Vor drei Jahren hatte sich der chinesische Spieleentwickler Kunlun Tech zunächst mit einem 60-Prozent-Anteil bei Grindr eingekauft. 2018 dann erfolgte die komplette Übernahme. Die Dating-App Grindr funktioniert ähnlich wie Tindr, ist aber vor allem bei bi- und homosexuellen Männern beliebt. Jetzt wollen die US-Behörden dem chinesischen Unternehmen Grindr wieder wegnehmen.

Das hängt eng mit der neuen China-Strategie der USA zusammen. Die sehen in China nicht mehr nur einen ökonomischen Konkurrenten, sondern auch ein Sicherheitsrisiko. Ähnlich wie beim Kampf, den die USA aktuell gegen Huawei führen.

"Aus der Perspektive des US-Ausschusses für ausländische Investitionen (CFIUS) ist die Übernahme durch Kunlun ein 'nationales Sicherheitsrisiko' für die USA."
Andreas Noll, Netzreporter bei Deutschlandfunk Nova

Die App Grindr sammelt, wie viele Apps, sehr persönliche Daten ihrer Nutzer. Dazu zählen unter anderem auch Ergebnisse von HIV-Tests. Aber auch Informationen über Chats oder den Standort laufen bei der App auf. Das alles in den Händen eines chinesischen Investors, bei dem auch der Pekinger Geheimdienst mitlesen könnte - das beunruhigt die US-Behörden dann doch. Weltweit haben sich bei Grindr seit der Gründung vor zehn Jahren gut 27 Millionen Datensätze angesammelt.

Verwunderung über späte Reaktion

Ungewöhnlich ist, dass sich die Behörden erst jetzt melden. Zwar gab es schon im Vorfeld der Übernahme Bedenken, aber die massive Kritik der Behörden ist neu.
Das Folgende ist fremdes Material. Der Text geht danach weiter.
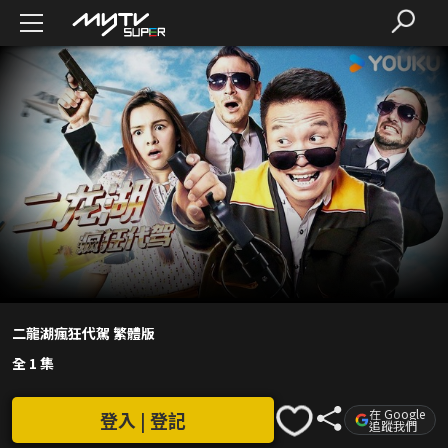
二龍湖瘋狂代駕 繁體版
全 1 集
在 Google
登入 | 登記
追蹤我們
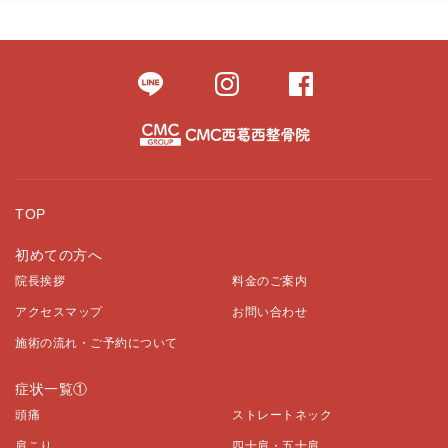
TOP
初めての方へ
院長挨拶
料金のご案内
アクセスマップ
お問い合わせ
施術の流れ・ご予約について
症状一覧①
頭痛
ストレートネック
肩こり
四十肩・五十肩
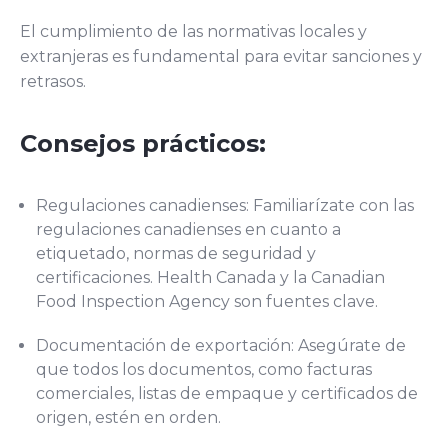
El cumplimiento de las normativas locales y
extranjeras es fundamental para evitar sanciones y
retrasos.
Consejos prácticos:
Regulaciones canadienses: Familiarízate con las
regulaciones canadienses en cuanto a
etiquetado, normas de seguridad y
certificaciones. Health Canada y la Canadian
Food Inspection Agency son fuentes clave.
Documentación de exportación: Asegúrate de
que todos los documentos, como facturas
comerciales, listas de empaque y certificados de
origen, estén en orden.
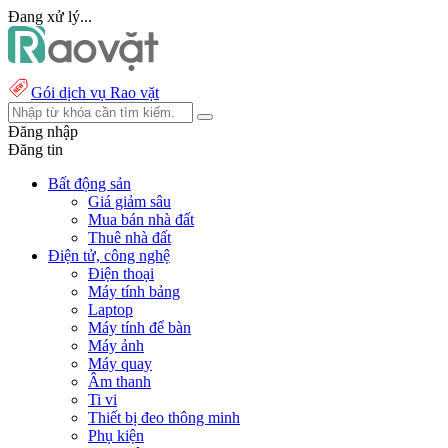
Đang xử lý...
Gói dịch vụ Rao vặt
Đăng nhập
Đăng tin
Bất động sản
Giá giảm sâu
Mua bán nhà đất
Thuê nhà đất
Điện tử, công nghệ
Điện thoại
Máy tính bảng
Laptop
Máy tính để bàn
Máy ảnh
Máy quay
Âm thanh
Ti vi
Thiết bị đeo thông minh
Phụ kiện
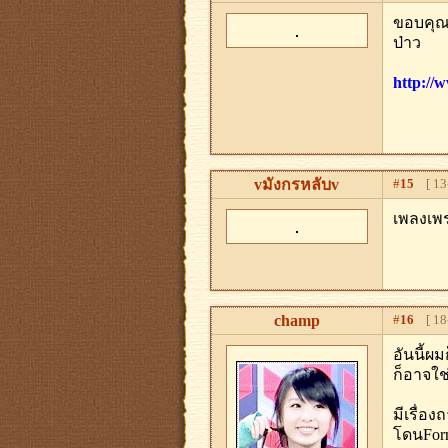
ขอบคุณน
ป่าว
http://
vมังกรหลับv
#
15
[ 13-
เพลงเพร
champ
#
16
[ 18-
อันนี้ผ
ก็อาจใช
มีเรื่อ
โดนFor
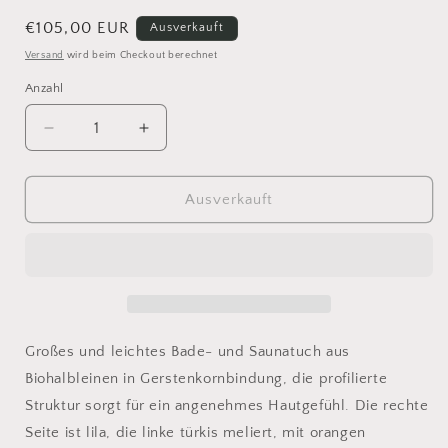
Normaler
€105,00 EUR
Ausverkauft
Preis
Versand
wird beim Checkout berechnet
Anzahl
Verringere
Erhöhe
die
die
Menge
Menge
für
für
Ausverkauft
Bade-
Bade-
und
und
Saunatuch
Saunatuch
Halbleinen
Halbleinen
Blau-
Blau-
und
und
Lilatöne
Lilatöne
Großes und leichtes Bade- und Saunatuch aus
mit
mit
Biohalbleinen in Gerstenkornbindung, die profilierte
Orange
Orange
Struktur sorgt für ein angenehmes Hautgefühl. Die rechte
Seite ist lila, die linke türkis meliert, mit orangen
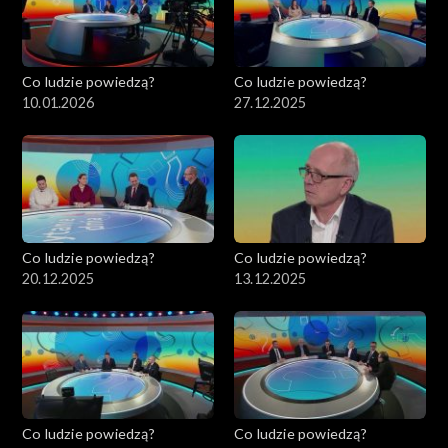
Co ludzie powiedzą?
Co ludzie powiedzą?
10.01.2026
27.12.2025
Co ludzie powiedzą?
Co ludzie powiedzą?
20.12.2025
13.12.2025
Co ludzie powiedzą?
Co ludzie powiedzą?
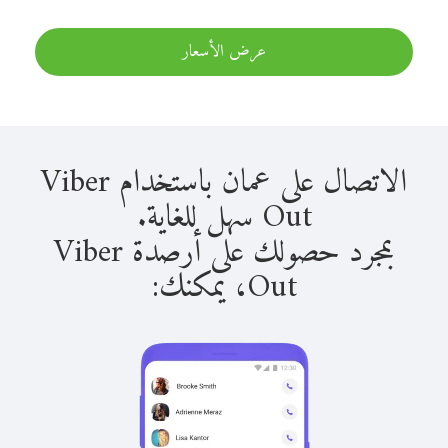
عرض الأسعار
الاتصال على عمان باستخدام Viber
Out سهل للغاية.
بمجرد حصولك على أرصدة Viber
Out، يمكنك:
Es dürfte allerdings schwierig sein, das Unternehmen jetzt zwangsweise von seinen chinesischen Eigentümern wieder zurückzuholen. Zumindest, wenn sich das Unternehmen dagegen sperrt. Angeblich hält man aber in Peking schon Ausschau nach möglichen Käufern. Man will, so scheint es, die App so schnell wie möglich wieder loswerden.

Denn die US-Behörde für ausländische Investitionen hat weitreichende Befugnisse, die sie bei zukünftigen Geschäften zwischen China und den USA zum Einsatz bringen könnte. China wiederum hat kein Interesse daran, den Handelskrieg mit den USA zu verschärfen. Der Druck ist also groß, um trotz eines bereits abgeschlossenen Geschäfts in Sachen Grindr zu handeln.

Kunlun Tech zählt zu den größten Spielentwicklern Chinas und ist gerade mal elf Jahre alt. Für Grindr hat das Unternehmen tief in die Tasche gegriffen. Allein der 60-Prozent-Anteil, den es 2016 erworben hat, kostete 155 Millionen Dollar. Dass die Chinesen so viel Geld in diese App stecken, ist durchaus überraschend. Denn in China gilt Homosexualität als Tabu.